This notebook has been written in a lighthearted mood. Its purpose is to deliver a solid explanation on how to apply the convolution formula in the field of Probability Theory. Also, this topic serves as a good motivation for the central limit theorem, so we will do a shallow dip —and by shallow I mean proofless— into it as well.

The schedule on this ocassion is the following:

explanation of the convolution formula
obtaining the pdf of the sum of two continuous and independent random variables
obtaining the pdf of the sum of \(n\) —where \(n > 2\)— continuous and independent random variables

1 The convolution formula explained

There are two versions of the convolution formula. You may want to calculate either the convolution of two discrete functions or the convolution of two continuous functions. What concerns us is the latter.

The continuous convolution formula is depicted on Equation (1.2). I suggest not jumping right into it, as the intuition of what the formula does and even how to make sense of the fact that there are two variables involved in it —\(\tau\) and \(t\)— can be hard to grasp.

For illustrative purposes, consider the following piecewise function:

\[\begin{equation} f(x) = \begin{cases} \large \frac{-x}{2} & \text{if} \hspace{2.5mm} -2 \leq x \leq 0 \\ \\ 0 & \text{otherwise} \end{cases} \quad \quad \quad \quad \quad \quad f(-\tau + t) = \begin{cases} \large \frac{-(-\tau + t)}{2} & \text{if} \hspace{4mm} t \leq \tau \leq 2 + t \\ \\ 0 & \text{otherwise} \end{cases} \end{equation}\]

Both on the left and on the right we have the very same function \(\boldsymbol{f}\), but on the left we assume its argument \(\boldsymbol{x}\) to be an exogenous variable while on the right we assume it to be a function \(\boldsymbol{x(\tau) = -\tau + t}\).
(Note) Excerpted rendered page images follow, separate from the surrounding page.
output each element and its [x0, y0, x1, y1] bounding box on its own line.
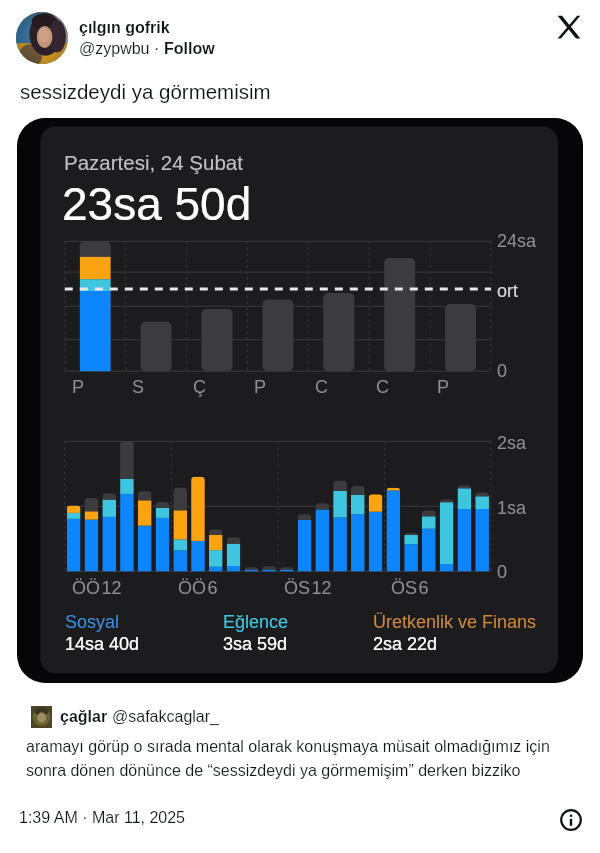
staticText: P	[437, 377, 450, 397]
button[interactable]: @safakcaglar_	[112, 708, 219, 726]
staticText: Eğlence	[223, 612, 289, 632]
staticText: aramayı görüp o sırada mental olarak kon…	[26, 738, 550, 780]
staticText: 24sa	[497, 231, 537, 251]
staticText: ort	[497, 281, 519, 301]
staticText: 14sa 40d	[65, 634, 140, 654]
button[interactable]: Eğlence	[223, 612, 289, 654]
staticText: P	[72, 377, 85, 397]
staticText: @zypwbu ·	[79, 40, 164, 58]
staticText: ÖS 12	[284, 578, 332, 598]
staticText: Pazartesi, 24 Şubat	[64, 151, 243, 174]
staticText: P	[254, 377, 267, 397]
button[interactable]: Profile photo	[16, 12, 68, 64]
staticText: 2sa 22d	[373, 634, 438, 654]
staticText: sessizdeydi ya görmemisim	[20, 80, 271, 103]
staticText: 0	[497, 361, 508, 381]
button[interactable]: X logo	[556, 14, 582, 40]
staticText: C	[376, 377, 389, 397]
staticText: 2sa	[497, 433, 527, 453]
staticText: C	[315, 377, 328, 397]
button[interactable]: Follow	[164, 40, 215, 58]
staticText: 0	[497, 562, 508, 582]
staticText: Üretkenlik ve Finans	[373, 612, 537, 632]
staticText: ÖÖ 6	[178, 578, 218, 598]
staticText: 1:39 AM · Mar 11, 2025	[19, 809, 186, 827]
staticText: Sosyal	[65, 612, 120, 632]
staticText: 23sa 50d	[62, 178, 252, 229]
button[interactable]: çılgın gofrik	[79, 19, 170, 37]
staticText: ÖS 6	[391, 578, 429, 598]
staticText: S	[132, 377, 145, 397]
staticText: 3sa 59d	[223, 634, 288, 654]
button[interactable]: Üretkenlik ve Finans	[373, 612, 537, 654]
button[interactable]: çağlar	[60, 708, 112, 726]
button[interactable]: Profile photo	[31, 706, 52, 728]
button[interactable]: Sosyal	[65, 612, 140, 654]
staticText: 1sa	[497, 498, 527, 518]
staticText: ÖÖ 12	[72, 578, 122, 598]
staticText: Ç	[193, 377, 206, 397]
button[interactable]: More info	[560, 809, 582, 831]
In what ensues we will show that \(f\) behaves differently in each of these cases.

Please note that the interval \(t \leq \tau \leq 2 + t\) is obtained by manipulating \(-2 \leq x(\tau) \leq 0\) in such a way that we isolate \(\tau\) in the middle of the inequations. Also note that \(\boldsymbol{t}\) becomes a mathematical parameter that we can control in order to decide what is the interval on which \(\boldsymbol{f(-\tau + t)}\) is not equal to zero¹.

Figure 1.1: The same function plotted on different planes

On the left panel of Figure 1.1 we have plotted the function \(f(x)\) on a plane whose horizontal axis is \(x\). Regarding the plot on the right panel, in order for us to come up with it we assumed that \(x(\tau) = -\tau + 3\). Notice that the support of \(\boldsymbol{f(x(\tau))}\) is \(\boldsymbol{[3, 5]}\). That fact by itself should suffice for us to deduce that \(t = 3\). Take your time to assimilate it.

Consider another piecewise function. It could be, for example, the following:²

\[\begin{equation} g(\tau) = \begin{cases} 2 & \text{if} \hspace{2.5mm} -0.5 \leq \tau \leq 0.5 \\ 0 & \text{otherwise} \end{cases} \end{equation}\]

Consequently, the product of \(f(-\tau + t)\) and \(g(\tau)\) is this function:

\[\begin{equation} f(-\tau + t) \cdot g(\tau) = \begin{cases} -(-\tau + t) & \text{if} \hspace{4mm} max\{t, -0.5\} \leq \tau \leq min\{2 + t, 0.5\} \\ 0 & \text{otherwise} \end{cases} \tag{1.1} \end{equation}\]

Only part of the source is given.